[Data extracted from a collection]

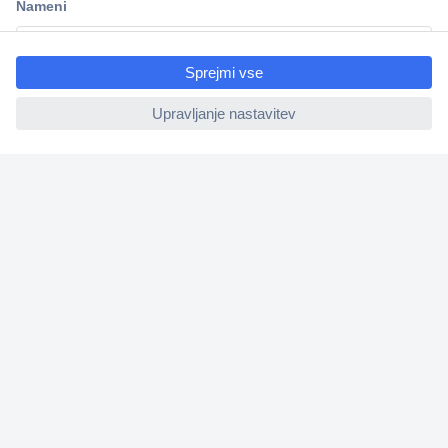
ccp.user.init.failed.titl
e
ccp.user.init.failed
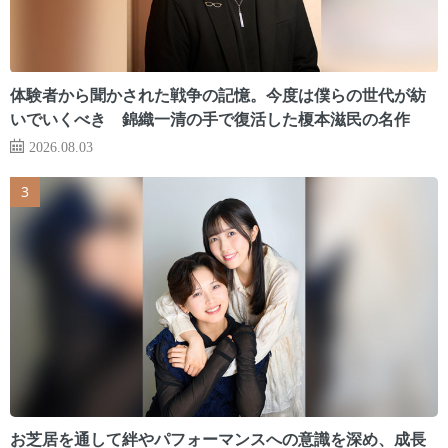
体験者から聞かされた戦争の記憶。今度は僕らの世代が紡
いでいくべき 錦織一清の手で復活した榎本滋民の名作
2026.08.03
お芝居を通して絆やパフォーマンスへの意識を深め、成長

→ WORK TO BE COMPLETED:
Hand back the records above exactly as they are, pictures excluded.

→ RESULT OF THE TASK:
ccp.user.init.failed.titl
e
ccp.user.init.failed
体験者から聞かされた戦争の記憶。今度は僕らの世代が紡
いでいくべき 錦織一清の手で復活した榎本滋民の名作
2026.08.03
お芝居を通して絆やパフォーマンスへの意識を深め、成長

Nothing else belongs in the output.